Who should stay with OpenAsset (and Shred.ai)

  • Firms whose primary pain point is organizing and retrieving project photography and renderings across hundreds or thousands of images
  • Marketing teams that need a full digital asset management system with metadata tagging, permissions, and brand portals
  • Firms already on OpenAsset whose DAM is well-maintained and whose proposal workflow is served by Shred.ai drafts on top of it

Fix the data layer, not just the drafting layer

Mid-size AEC firms spend 120-750 hours per year on resume formatting alone. RFPM turns that into structured records — and resumes, SF330 sections, and project sheets generate from there.

Frequently asked questions

How does RFPM compare to OpenAsset Shred.ai?

Shred.ai drafts from whatever lives in the OpenAsset DAM — staff bios, project notes, files, metadata. The quality of the draft tracks the quality and structure of the DAM. RFPM treats staff and project data as structured records first — certifications, role histories, project assignments — and generates resumes and project sheets directly from those records. The difference shows up most when the underlying content isn't already clean: AI drafting inherits the mess; structured generation forces it to be fixed.
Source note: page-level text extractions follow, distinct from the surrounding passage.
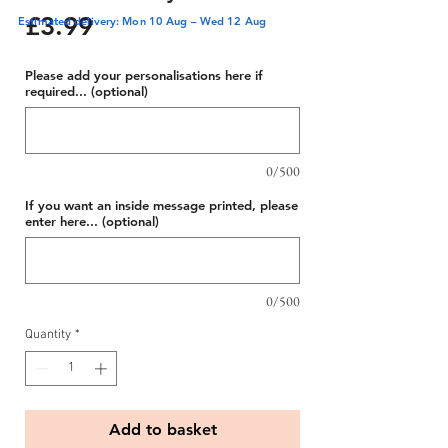
Price
£3.99
Estimated delivery: Mon 10 Aug – Wed 12 Aug
Please add your personalisations here if
required... (optional)
0/500
If you want an inside message printed, please
enter here... (optional)
0/500
Quantity
*
Add to basket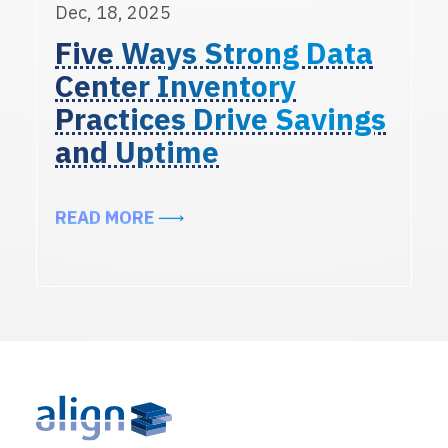
Dec, 18, 2025
Five Ways Strong Data
Center Inventory
Practices Drive Savings
and Uptime
ABOUT FIVE WAYS STRONG DATA 
READ MORE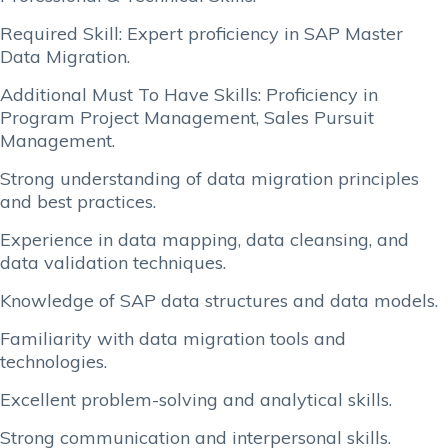
Required Skill: Expert proficiency in SAP Master
Data Migration.
Additional Must To Have Skills: Proficiency in
Program Project Management, Sales Pursuit
Management.
Strong understanding of data migration principles
and best practices.
Experience in data mapping, data cleansing, and
data validation techniques.
Knowledge of SAP data structures and data models.
Familiarity with data migration tools and
technologies.
Excellent problem-solving and analytical skills.
Strong communication and interpersonal skills.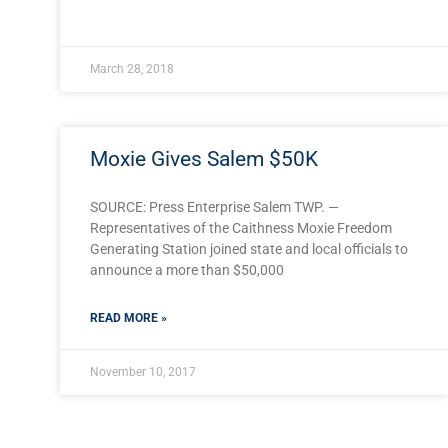
March 28, 2018
Moxie Gives Salem $50K
SOURCE: Press Enterprise Salem TWP. —
Representatives of the Caithness Moxie Freedom
Generating Station joined state and local officials to
announce a more than $50,000
READ MORE »
November 10, 2017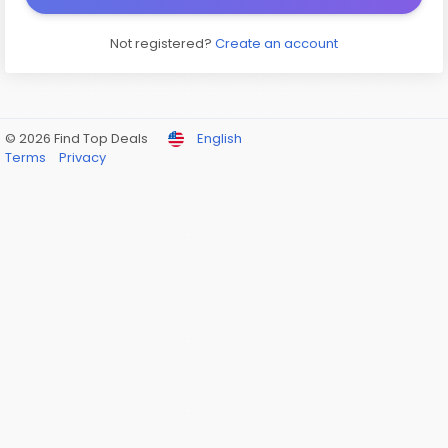
Not registered?
Create an account
© 2026 Find Top Deals
English
Terms
Privacy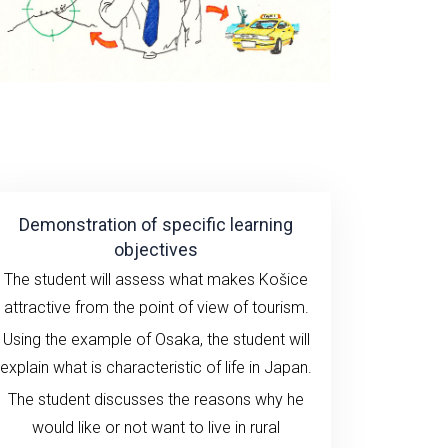
Demonstration of specific learning
objectives
The student will assess what makes Košice
attractive from the point of view of tourism.
Using the example of Osaka, the student will
explain what is characteristic of life in Japan.
The student discusses the reasons why he
would like or not want to live in rural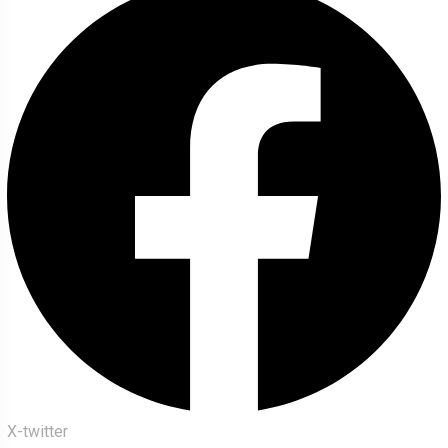
X-twitter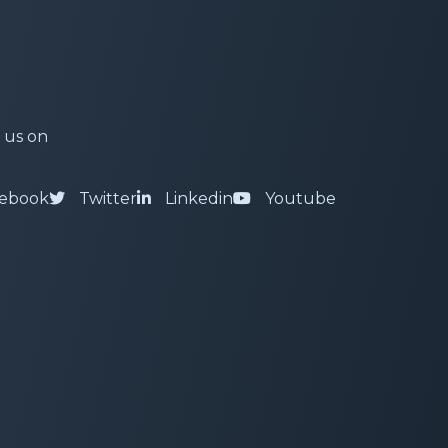
 us on
ebook
Twitter
Linkedin
Youtube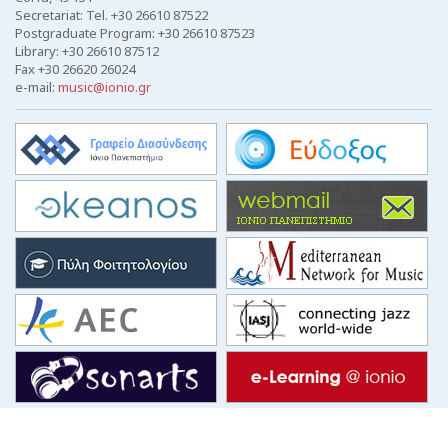
Secretariat: Tel. +30 26610 87522
Postgraduate Program: +30 26610 87523
Library: +30 26610 87512
Fax +30 26620 26024
e-mail:
music@ionio.gr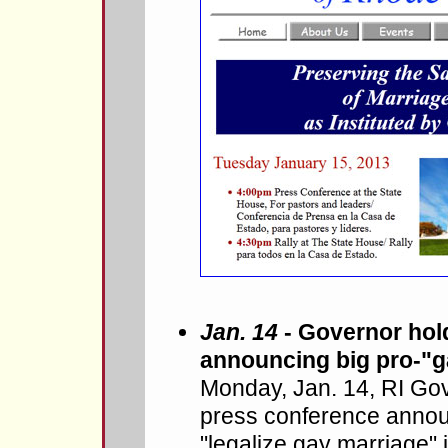
Jan. 14
- Governor hol
announcing big pro-"ga
Monday, Jan. 14, RI Gov
press conference announ
"legalize gay marriage" 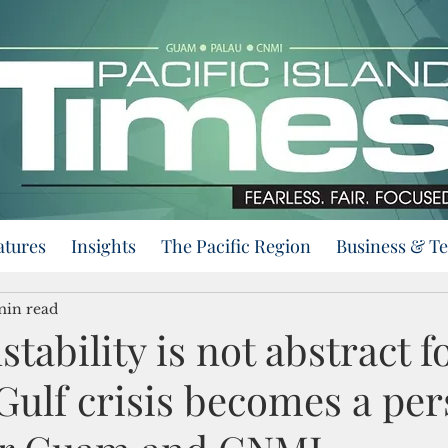
atures
Insights
The Pacific Region
Business & T
min read
stability is not abstract fo
Gulf crisis becomes a per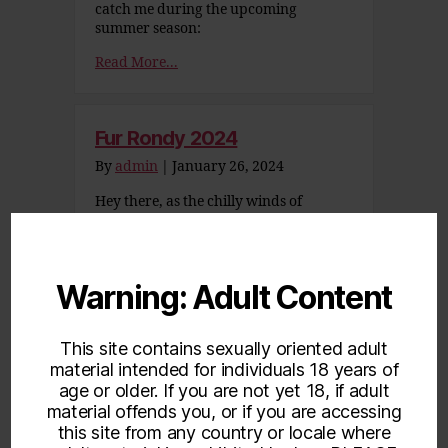
catch me during the upcoming
summer season:
Read More...
Fur Rondy 2024
By
admin
|
January 26, 2024
Hey there, as the chilly winds of
January and February start to sweep
in, what better way to shake off the
winter blues than by cozying up to
some heartwarming moments? To
Warning: Adult Content
celebrate Fur Rondy and break up the
cold winter monotony of the longest
months, I am offering up some prepaid
This site contains sexually oriented adult
specials again! These…
material intended for individuals 18 years of
Read More...
age or older. If you are not yet 18, if adult
material offends you, or if you are accessing
this site from any country or locale where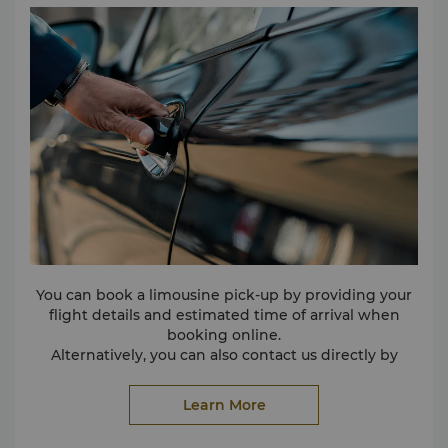
You can book a limousine pick-up by providing your
flight details and estimated time of arrival when
booking online.
Alternatively, you can also contact us directly by
calling (86 20) 8917 8888.
Please make your booking at least one day in
Learn More
advance.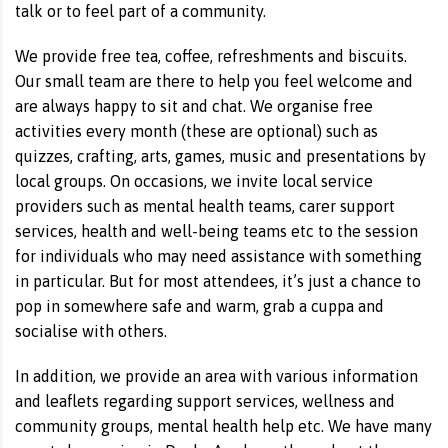
talk or to feel part of a community.
We provide free tea, coffee, refreshments and biscuits.
Our small team are there to help you feel welcome and
are always happy to sit and chat. We organise free
activities every month (these are optional) such as
quizzes, crafting, arts, games, music and presentations by
local groups. On occasions, we invite local service
providers such as mental health teams, carer support
services, health and well-being teams etc to the session
for individuals who may need assistance with something
in particular. But for most attendees, it’s just a chance to
pop in somewhere safe and warm, grab a cuppa and
socialise with others.
In addition, we provide an area with various information
and leaflets regarding support services, wellness and
community groups, mental health help etc. We have many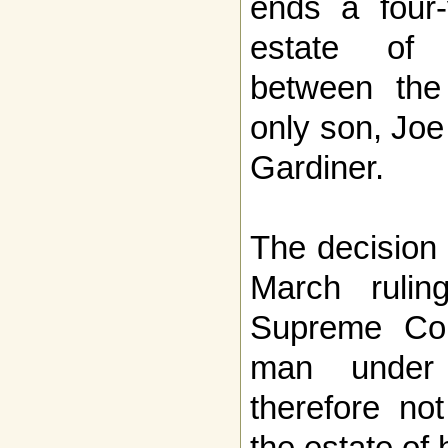
ends a four-
estate of 
between the
only son, Joe
Gardiner.
The decision
March ruli
Supreme Cou
man under
therefore not
the estate of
Is RFPM a replacement for OpenAsset?

Not for OpenAsset's digital asset management function — RFPM is not a full DAM and does not replace one. For proposal content workflows, RFPM is an alternative architecture: instead of drafting on top of files and metadata in a DAM, it manages staff qualifications and projects as structured data and generates SF330 resumes, SOQ resumes, and project experience sheets from that source.

Can RFPM manage project photos like OpenAsset?

RFPM includes project media management for photos associated with project records and supports worker profile photos for resumes. It is not a full digital asset management platform. If your primary need is organizing thousands of project photos with metadata tagging, permissions, and brand portals, OpenAsset is the better tool for that specific job.

Do I need both OpenAsset and RFPM?

Depends on the workflow. Firms with a large photo library that also need structured staff and project data for proposals run both — the tools solve different layers. Firms whose main pain is resume currency, project tagging, and content retrieval typically only need RFPM. Firms already on OpenAsset can use RFPM as the structured source of staff and project records that Shred.ai then drafts from.